September 2, 2014 | Industry

Innovation is the lifeblood of the semiconductor equipment industry, and our tools must evolve and mature as quickly as the devices they produce. In fact, leading-edge tool sets need to add new capabilities about every 12 to 18 months. These technology advances typically involve a number of parts changes and reliably validating the success of those changes is not simple. As a result, development cycle time and costs to design, build, and test new parts nearly always gate the pace of innovation. The application of 3D printing may offer a solution.

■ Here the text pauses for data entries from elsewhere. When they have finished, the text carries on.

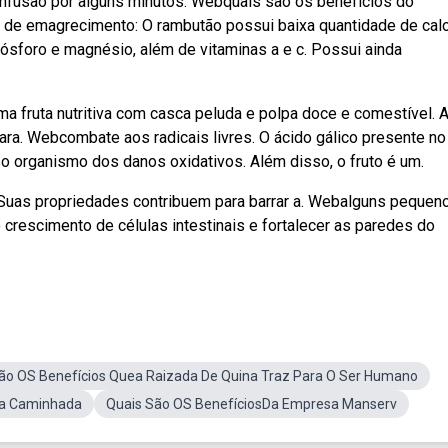
 infusão por alguns minutos. Webquais são os benefícios do
 de emagrecimento: O rambutão possui baixa quantidade de calo
, fósforo e magnésio, além de vitaminas a e c. Possui ainda
ma fruta nutritiva com casca peluda e polpa doce e comestível. 
ara. Webcombate aos radicais livres. O ácido gálico presente no
o organismo dos danos oxidativos. Além disso, o fruto é um.
Suas propriedades contribuem para barrar a. Webalguns pequen
crescimento de células intestinais e fortalecer as paredes do
ão OS Benefícios Quea Raizada De Quina Traz Para O Ser Humano
Da Caminhada
Quais São OS BenefíciosDa Empresa Manserv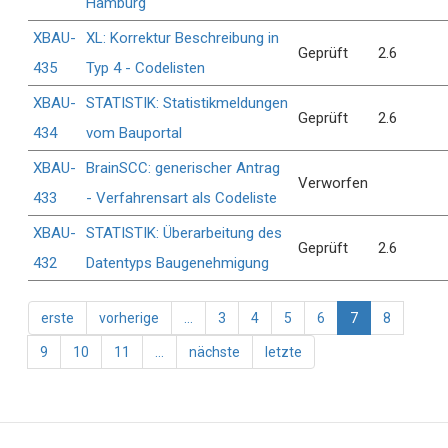
Hamburg
XBAU-
XL: Korrektur Beschreibung in
Geprüft
2.6
435
Typ 4 - Codelisten
XBAU-
STATISTIK: Statistikmeldungen
Geprüft
2.6
434
vom Bauportal
XBAU-
BrainSCC: generischer Antrag
Verworfen
433
- Verfahrensart als Codeliste
XBAU-
STATISTIK: Überarbeitung des
Geprüft
2.6
432
Datentyps Baugenehmigung
Seitennummerierung
Erste
erste
Vorherige
vorherige
…
Seite
3
Seite
4
Seite
5
Seite
6
Aktuelle
7
Seite
8
Seite
Seite
Seite
Seite
9
Seite
10
Seite
11
…
Nächste
nächste
Letzte
letzte
Seite
Seite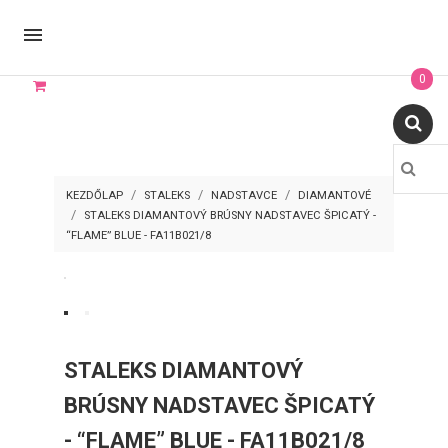

0
KEZDŐLAP
STALEKS
NADSTAVCE
DIAMANTOVÉ
STALEKS DIAMANTOVÝ BRÚSNY NADSTAVEC ŠPICATÝ -
“FLAME” BLUE - FA11B021/8
STALEKS DIAMANTOVÝ
BRÚSNY NADSTAVEC ŠPICATÝ
- “FLAME” BLUE - FA11B021/8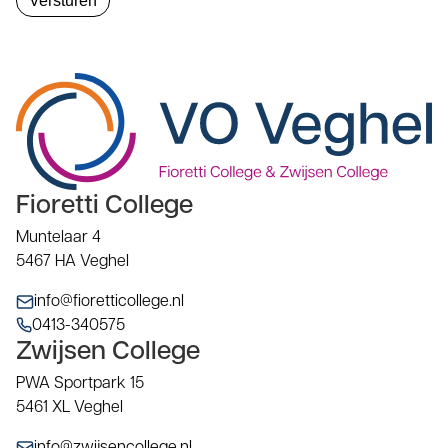
Fioretti College
Muntelaar 4
5467 HA Veghel
info@fioretticollege.nl
0413-340575
Zwijsen College
PWA Sportpark 15
5461 XL Veghel
info@zwijsencollege.nl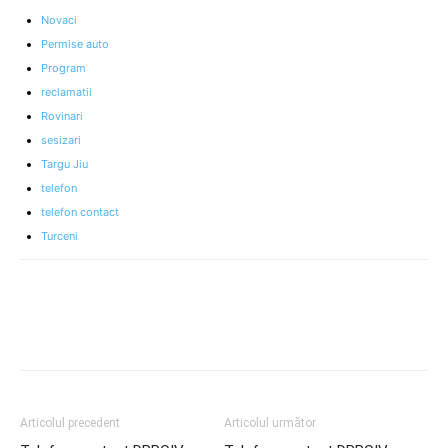
Novaci
Permise auto
Program
reclamatii
Rovinari
sesizari
Targu Jiu
telefon
telefon contact
Turceni
Articolul precedent
Articolul următor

3D printing technology uses a computer-directed process to make three-dimensional objects, adding thin layers of material one at a time. Since the molds and machining processes used in traditional manufacturing are not needed, this technology enables new designs to be prototyped quickly for testing and potentially at lower cost. For example, a multi-nozzle assembly for a wafer-cleaning system might require three weeks of fabrication time in a conventional machine shop and cost ~$1,500. With the 3D printing approach, the turn-around time for manufacturing drops to less than two days and the cost to ~$500.

This technology is already in use for medical, automotive, aerospace, and even fashion applications. So what are the challenges with applying 3D printing in the semiconductor equipment industry? One concern is whether the types of materials required will be available since the parts may need to operate in hostile environments, where they could be exposed to caustic chemicals or high temperatures. The final parts produced must also be ultra-clean and have extremely smooth surface finishes.

Although 3D printing cannot yet deliver the precise specifications needed without some additional conventional processing, the technology is continuing to develop at a rapid pace. The demand for quick-turn prototyping in the semiconductor equipment industry is fueling some of this development activity. The hope is that this innovation may lead to 3D printing playing an important role in the development of semiconductor equipment by offering faster, more cost-efficient parts prototyping.